Au Louvre

Bonjour vous! Je vous connais, vous. Sans bras, sans tête, vous surplombez de toute votre grâce ce coin sans couleur. Chère Victoire, vous en aurez fait couler de l’encre. Désolé, je ne m’attarde pas, on m’attend plus loin.

Ah vous, avec votre sourire niais et votre regard qui suit tout le monde sans rien révéler, je vous hais. De toutes façons vous avez trop d’admirateurs pour avoir besoin de moi. Je me dépêche, j’ai rendez-vous chez Delacroix. Lui au moins, c’est puissant, sauvage. Des scènes un peu grandioses certes et peut être moins au goût du jour. Mais ces couleurs, ces mouvements. D’ailleurs je lui emprunterai bien un de ses chevaux pour continuer mon chemin. Eh, David, qu’en penses-tu ? Tu t’y fais, toi, de côtoyer la compagnie de Delacroix?

C’est drôle, il n’y a personne aujourd’hui. C’est d’un calme.  Bon, je vous laisse, je vais faire un tour chez mes copains les impressionnistes. Il ne faut pas que j’oublie de saluer la Vénus au passage, sinon elle me fera une scène. N’empêche, elle est belle celle-là.

Au deuxième étage je retrouve Monet, Manet, Renoir, Degas. Là c’est joyeux, suave aussi, prodigieux en fait. On s’approche, on ne voit rien ; on s’éloigne, on reconnait la cathédrale de Rouen, la Gare Saint-Lazare, les champs aux coquelicots. Miracle du pinceau.

C’est pas tout ça, mais j’ai un peu faim. M’inviter au Déjeuner sur l’herbe ? Ils auraient peut être un morceau de veau ou quelques macarons à partager. A moins que je rejoigne Van Gogh pour une petite verte?

Le temps file. C’est fatiguant toutes ces allées-et-venues. Je dois faire une sieste. Pas de place sur le divan de l’Odalisque. Peut-être le banc rembourré de la salle des grands peintres XVIIIe? Bien tentant avec son velours rouge. Non, les deux salles des arts d’Orient invitent à un sommeil plus réparateur. Au milieu de ces reliques vieilles de plusieurs siècles, il y fait sombre et frais.

Jean fait un petit effort pour retraverser le musée, descendre plusieurs niveaux, tourner à droite, puis à gauche.

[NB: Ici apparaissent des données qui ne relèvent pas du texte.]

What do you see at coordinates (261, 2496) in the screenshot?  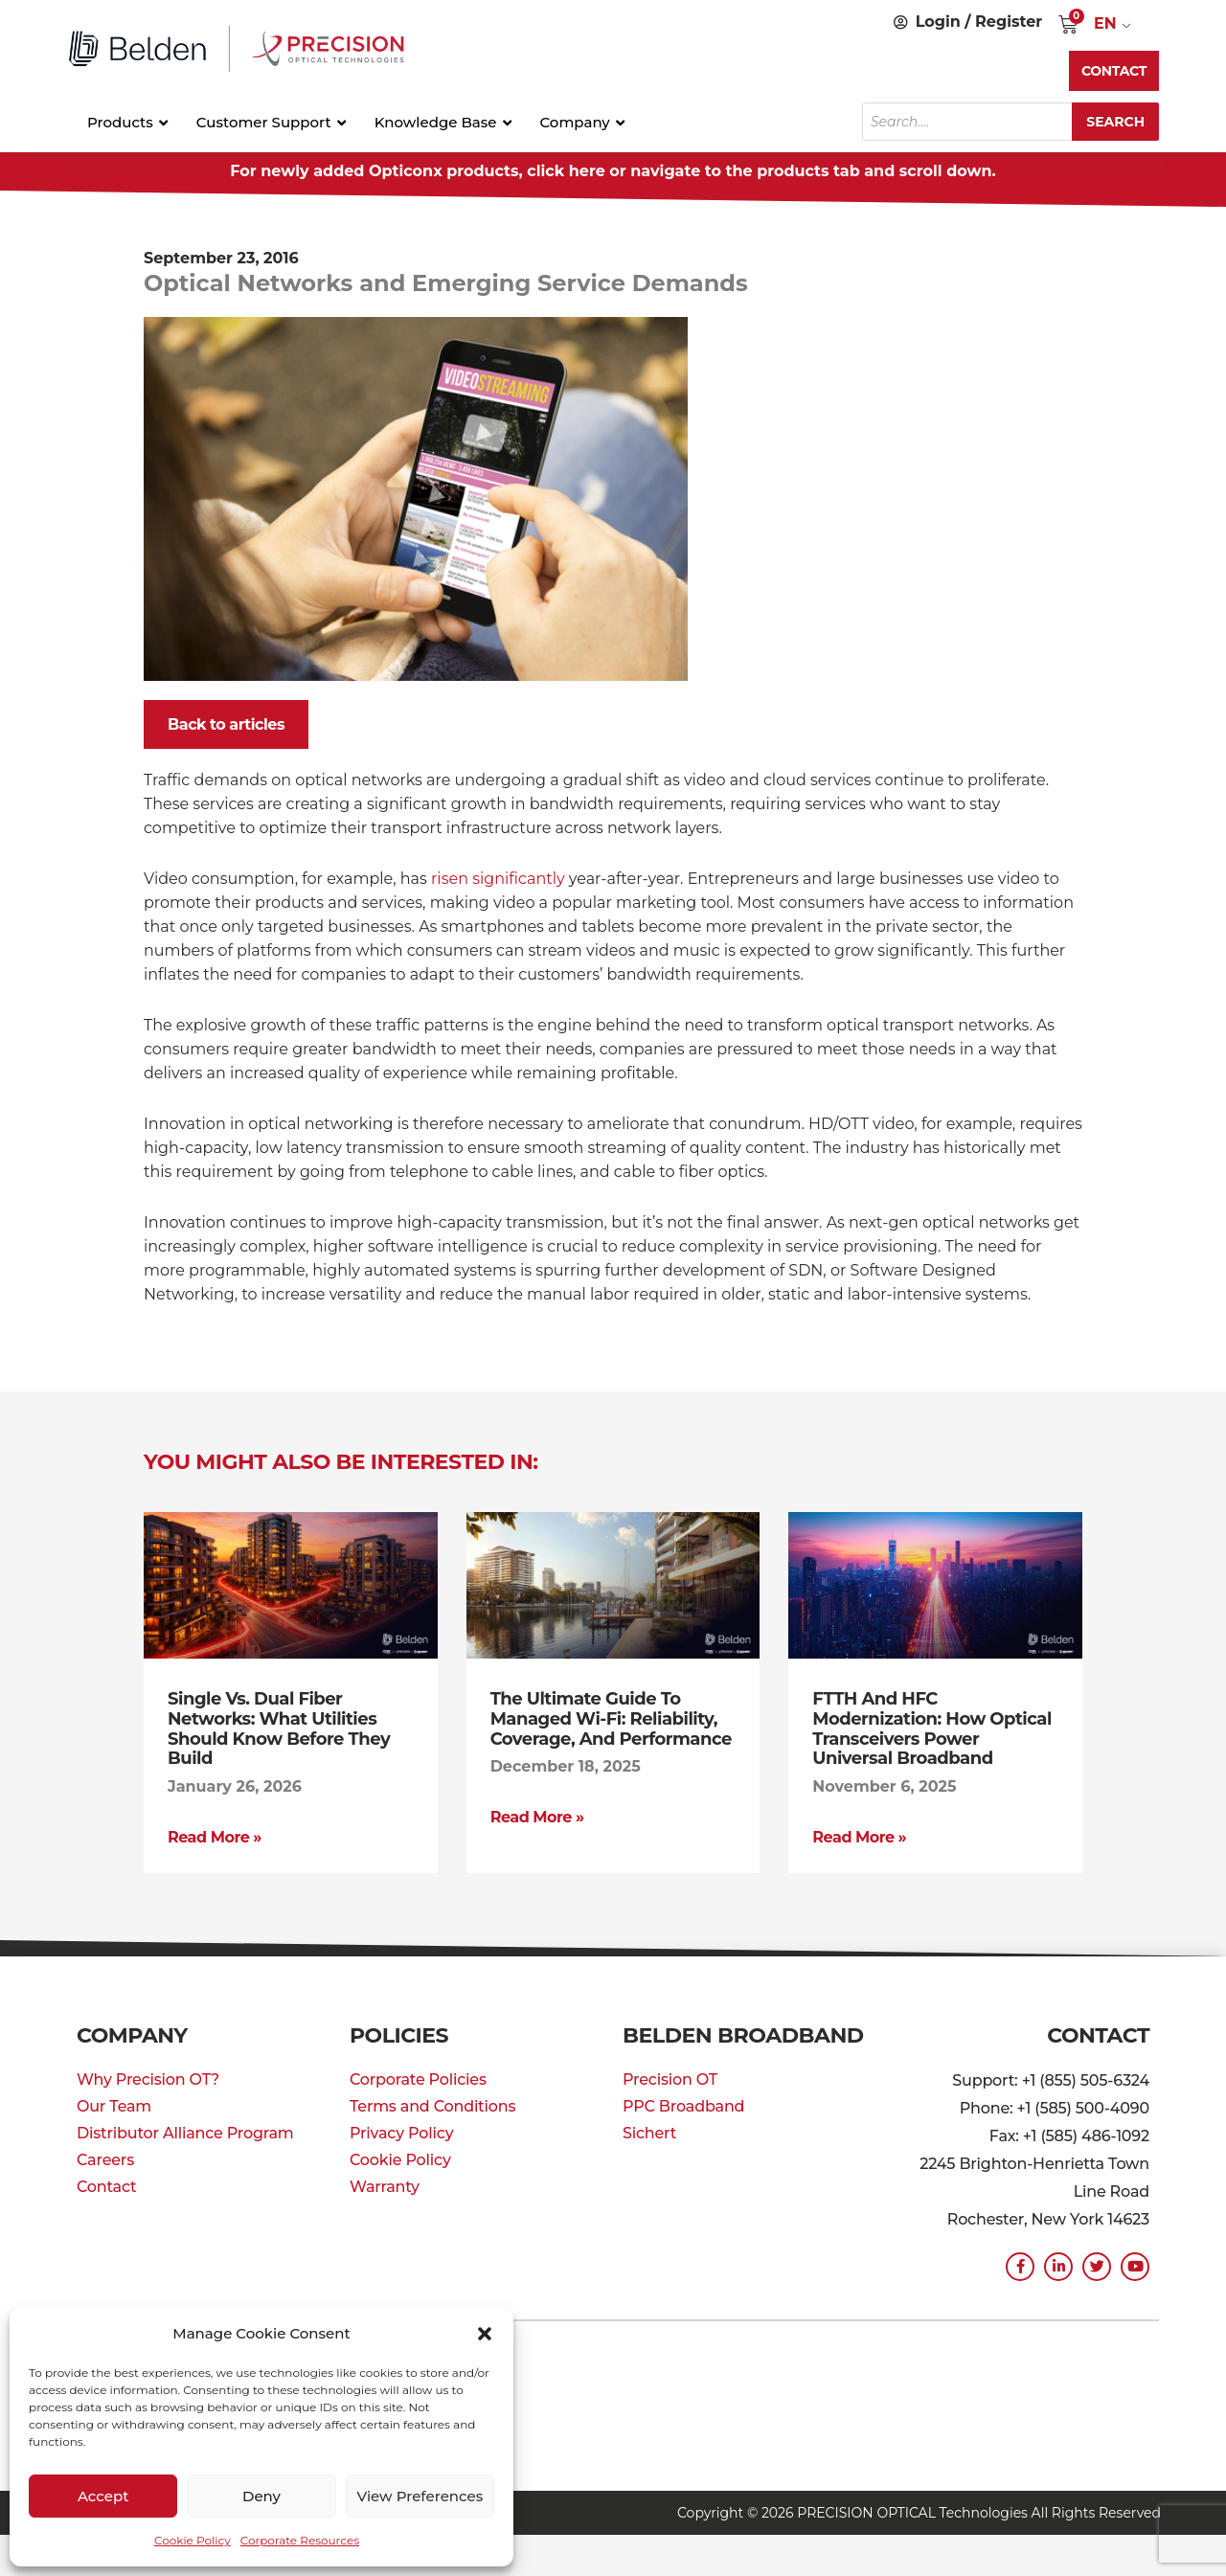 I see `Deny` at bounding box center [261, 2496].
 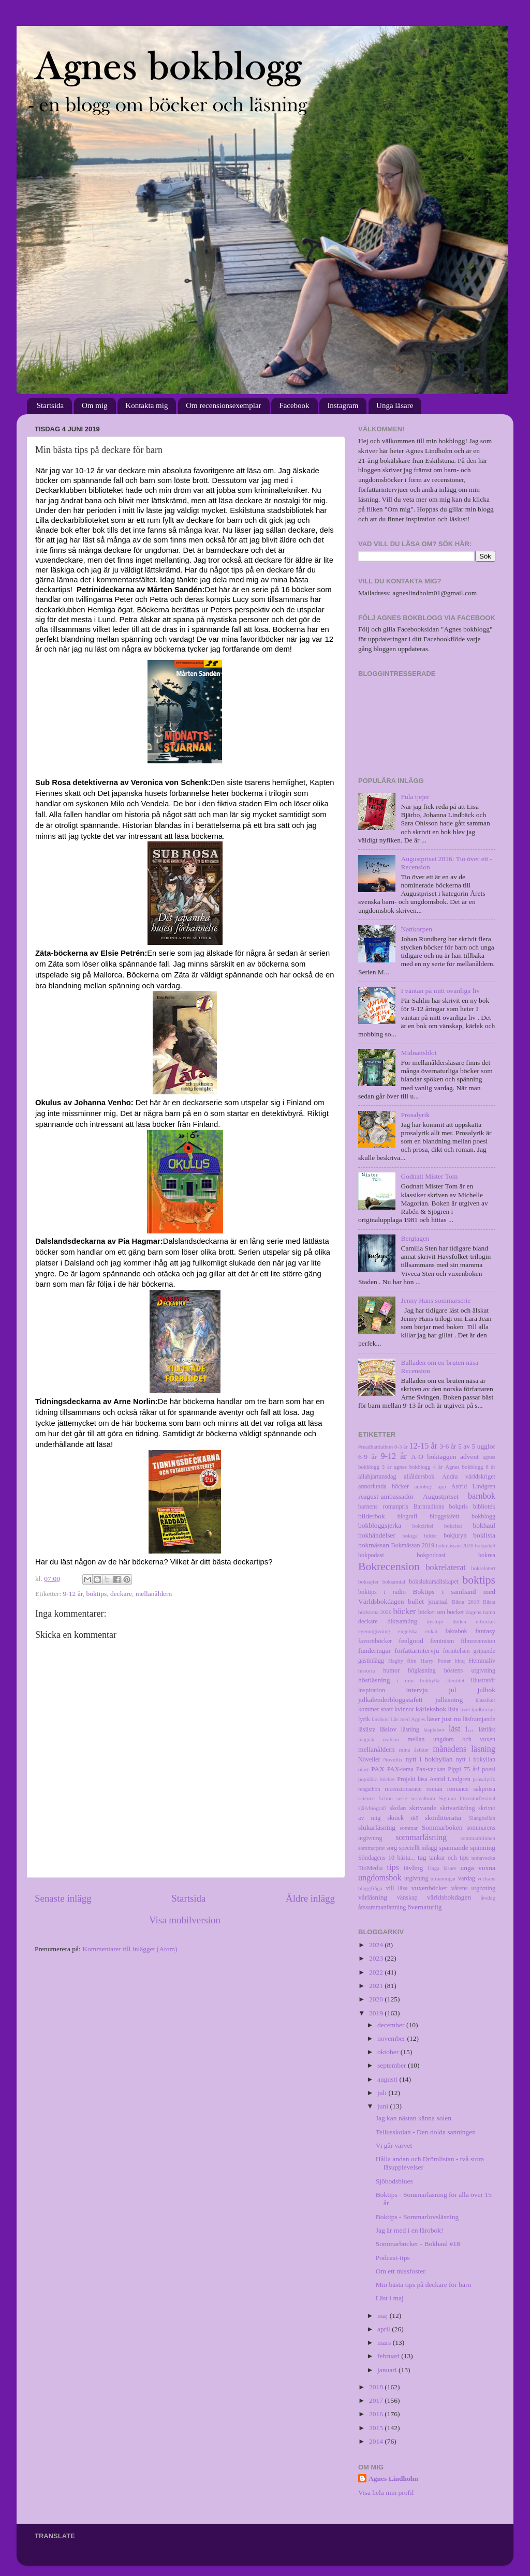 I want to click on Hagby film, so click(x=402, y=1661).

Au passage il salue les bustes de Cléopâtre, César, Diderot – tiens mais que fait-il là celui-là ? Et il atterri dans cet antre bienfaisant des arts d’Orient. Une vraie caverne des mille et une nuits. Des céramiques bleu, turquoise, vert d’eau; des portes ajourées; des vases translucides en verre si fin qu’un souffle pourrait les ternir; des tuiles vernissées;  des kaftans aux couleurs profondes rebrodés d’or. Il n’en finit pas de contempler ces merveilles venues d’un autre monde. Il sent la pesanteur des siècles alourdir son corps, s’effondre et s’endort sur un tapis persan du XIIè.

On est lundi matin.  Le musée ouvre ses portes. Un gardien secoue Jean.